§ **EXERCISE OBJECTIVE**
Keep the images out and copy every entry below exactly.
Segment Start: DATASET EXTRACT
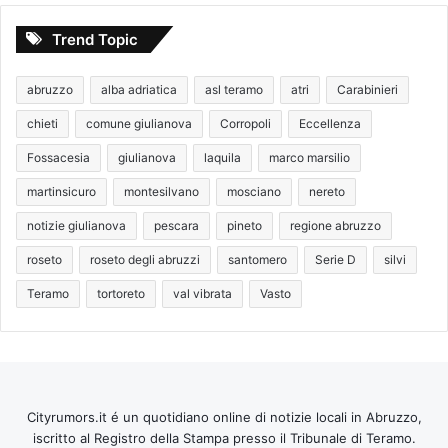
Trend Topic
abruzzo
alba adriatica
asl teramo
atri
Carabinieri
chieti
comune giulianova
Corropoli
Eccellenza
Fossacesia
giulianova
laquila
marco marsilio
martinsicuro
montesilvano
mosciano
nereto
notizie giulianova
pescara
pineto
regione abruzzo
roseto
roseto degli abruzzi
santomero
Serie D
silvi
Teramo
tortoreto
val vibrata
Vasto
Cityrumors.it é un quotidiano online di notizie locali in Abruzzo,
iscritto al Registro della Stampa presso il Tribunale di Teramo.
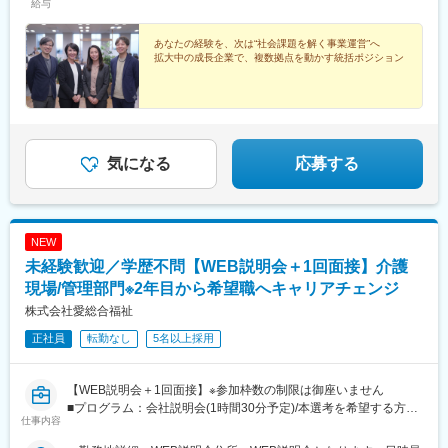
ことも可能です。また社宅の利用もできますので、ご面接時にお
給与
気軽にご相談ください。《養成期間後の勤務地》全国47都道府県
が対象※現在お住まいの地域又はジェネラルマネージャーと相談の
あなたの経験を、次は“社会課題を解く事業運営”へ
上決定《配属事業部について》障害福祉事業では「重度訪問介
拡大中の成長企業で、複数拠点を動かす統括ポジション
護」と「グループホーム」、高齢者事業では「訪問介護事業」を
展開しています。配属に関しては、適性や条件等に応じて、配属
の事業部を決定。あなたの適性や能力を活かせる適切な部署でご
活躍いただきます。※入社後のキャリアチェンジも可能です。気に
なる点はご相談ください。☆引越し手当支給・借り上げ社宅提供
気になる
応募する
あり（無料）
NEW
未経験歓迎／学歴不問【WEB説明会＋1回面接】介護
現場/管理部門※2年目から希望職へキャリアチェンジ
株式会社愛総合福祉
正社員
転勤なし
5名以上採用
【WEB説明会＋1回面接】※参加枠数の制限は御座いません
■プログラム：会社説明会(1時間30分予定)/本選考を希望する方は
仕事内容
説明会の中で日程調整を実施。希望しない方は、ご退席いただい
て構いません。（後日の面接調整も可能です）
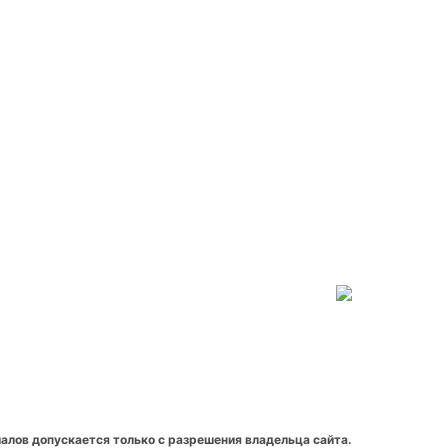
алов допускается только с разрешения владельца сайта.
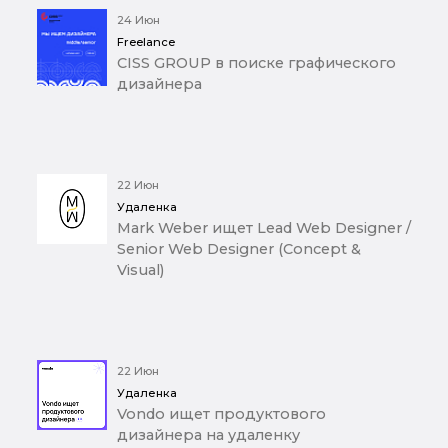
24 Июн
Freelance
CISS GROUP в поиске графического
дизайнера
22 Июн
Удаленка
Mark Weber ищет Lead Web Designer /
Senior Web Designer (Concept &
Visual)
22 Июн
Удаленка
Vondo ищет продуктового
дизайнера на удаленку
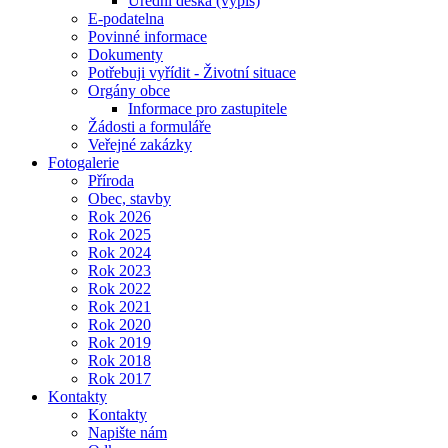
Úřední deska (výpis)
E-podatelna
Povinné informace
Dokumenty
Potřebuji vyřídit - Životní situace
Orgány obce
Informace pro zastupitele
Žádosti a formuláře
Veřejné zakázky
Fotogalerie
Příroda
Obec, stavby
Rok 2026
Rok 2025
Rok 2024
Rok 2023
Rok 2022
Rok 2021
Rok 2020
Rok 2019
Rok 2018
Rok 2017
Kontakty
Kontakty
Napište nám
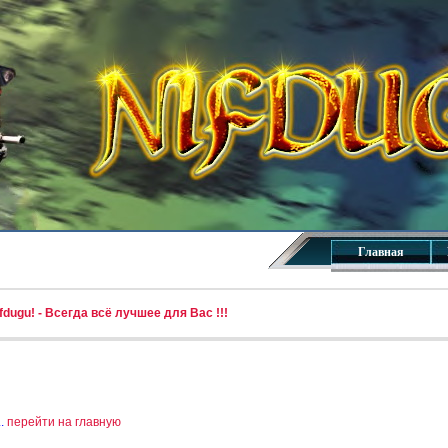
Главная
dugu! - Всегда всё лучшее для Вас !!!
..
перейти на главную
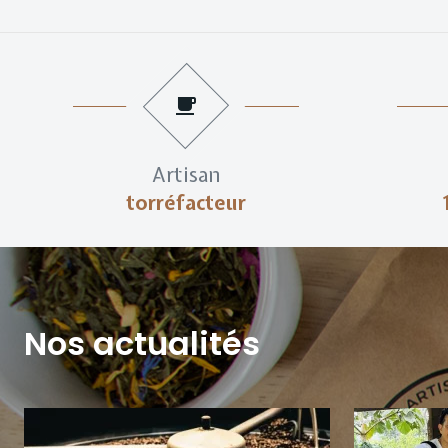
Artisan
torréfacteur
Nos actualités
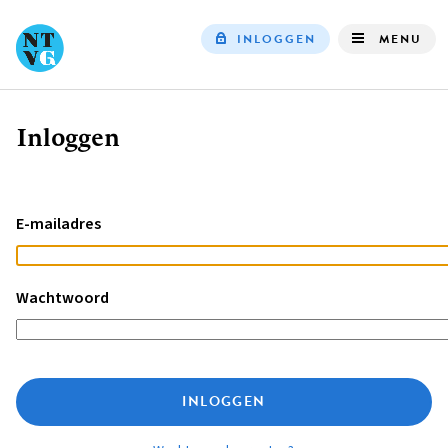
INLOGGEN
MENU
Top
navigation
Inloggen
Kruimelpad
E-mailadres
Wachtwoord
INLOGGEN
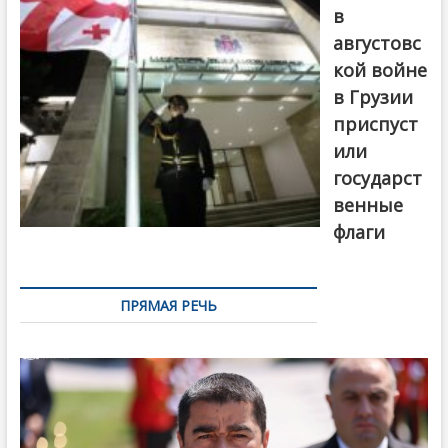
в
августовс
кой войне
в Грузии
приспуст
или
государст
венные
флаги
ПРЯМАЯ РЕЧЬ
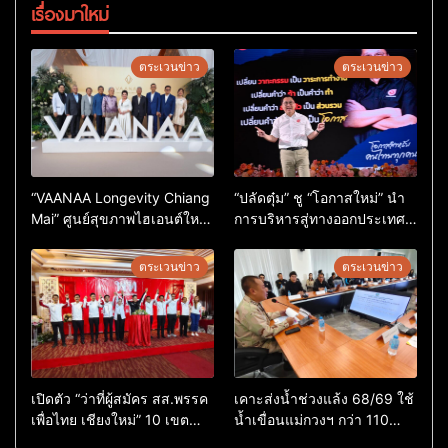
เรื่องมาใหม่
ตระเวนข่าว
ตระเวนข่าว
“VAANAA Longevity Chiang
“ปลัดตุ๋ม” ชู “โอกาสใหม่” นำ
Mai” ศูนย์สุขภาพไฮเอนต์ใหญ่
การบริหารสู่ทางออกประเทศ
สุดในอาเซียน
ไม่ใช่เล่นการเมือง
ตระเวนข่าว
ตระเวนข่าว
เปิดตัว “ว่าที่ผู้สมัคร สส.พรรค
เคาะส่งน้ำช่วงแล้ง 68/69 ใช้
เพื่อไทย เชียงใหม่” 10 เขต
น้ำเขื่อนแม่กวงฯ กว่า 110
ครบ ย้ำจะกลับมาทวงเก้าอี้คืน
ล้าน ลบ.ม. ให้เกษตรกว่า 1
Segment End: DATASET EXTRACT
§ **FINISHED EXERCISE**
Trend Topic
abruzzo
alba adriatica
asl teramo
atri
Carabinieri
chieti
comune giulianova
Corropoli
Eccellenza
Fossacesia
giulianova
laquila
marco marsilio
martinsicuro
montesilvano
mosciano
nereto
notizie giulianova
pescara
pineto
regione abruzzo
roseto
roseto degli abruzzi
santomero
Serie D
silvi
Teramo
tortoreto
val vibrata
Vasto
Cityrumors.it é un quotidiano online di notizie locali in Abruzzo,
iscritto al Registro della Stampa presso il Tribunale di Teramo.
ことも可能です。また社宅の利用もできますので、ご面接時にお
給与
気軽にご相談ください。《養成期間後の勤務地》全国47都道府県
が対象※現在お住まいの地域又はジェネラルマネージャーと相談の
あなたの経験を、次は“社会課題を解く事業運営”へ
上決定《配属事業部について》障害福祉事業では「重度訪問介
拡大中の成長企業で、複数拠点を動かす統括ポジション
護」と「グループホーム」、高齢者事業では「訪問介護事業」を
展開しています。配属に関しては、適性や条件等に応じて、配属
の事業部を決定。あなたの適性や能力を活かせる適切な部署でご
活躍いただきます。※入社後のキャリアチェンジも可能です。気に
なる点はご相談ください。☆引越し手当支給・借り上げ社宅提供
気になる
応募する
あり（無料）
NEW
未経験歓迎／学歴不問【WEB説明会＋1回面接】介護
現場/管理部門※2年目から希望職へキャリアチェンジ
株式会社愛総合福祉
正社員
転勤なし
5名以上採用
【WEB説明会＋1回面接】※参加枠数の制限は御座いません
■プログラム：会社説明会(1時間30分予定)/本選考を希望する方は
仕事内容
説明会の中で日程調整を実施。希望しない方は、ご退席いただい
て構いません。（後日の面接調整も可能です）
алов допускается только с разрешения владельца сайта.
24 Июн
Freelance
CISS GROUP в поиске графического
дизайнера
22 Июн
Удаленка
Mark Weber ищет Lead Web Designer /
Senior Web Designer (Concept &
Visual)
22 Июн
Удаленка
Vondo ищет продуктового
дизайнера на удаленку
Úřední deska (výpis)
E-podatelna
Povinné informace
Dokumenty
Potřebuji vyřídit - Životní situace
Orgány obce
Informace pro zastupitele
Žádosti a formuláře
Veřejné zakázky
Fotogalerie
Příroda
Obec, stavby
Rok 2026
Rok 2025
Rok 2024
Rok 2023
Rok 2022
Rok 2021
Rok 2020
Rok 2019
Rok 2018
Rok 2017
Kontakty
Kontakty
Napište nám
Главная
dugu! - Всегда всё лучшее для Вас !!!
..
перейти на главную
Artisan
torréfacteur
Nos actualités
INLOGGEN
MENU
Top
navigation
Inloggen
Kruimelpad
E-mailadres
Wachtwoord
INLOGGEN
в
августовс
кой войне
в Грузии
приспуст
или
государст
венные
флаги
ПРЯМАЯ РЕЧЬ
เรื่องมาใหม่
ตระเวนข่าว
ตระเวนข่าว
“VAANAA Longevity Chiang
“ปลัดตุ๋ม” ชู “โอกาสใหม่” นำ
Mai” ศูนย์สุขภาพไฮเอนต์ใหญ่
การบริหารสู่ทางออกประเทศ
สุดในอาเซียน
ไม่ใช่เล่นการเมือง
ตระเวนข่าว
ตระเวนข่าว
เปิดตัว “ว่าที่ผู้สมัคร สส.พรรค
เคาะส่งน้ำช่วงแล้ง 68/69 ใช้
เพื่อไทย เชียงใหม่” 10 เขต
น้ำเขื่อนแม่กวงฯ กว่า 110
ครบ ย้ำจะกลับมาทวงเก้าอี้คืน
ล้าน ลบ.ม. ให้เกษตรกว่า 1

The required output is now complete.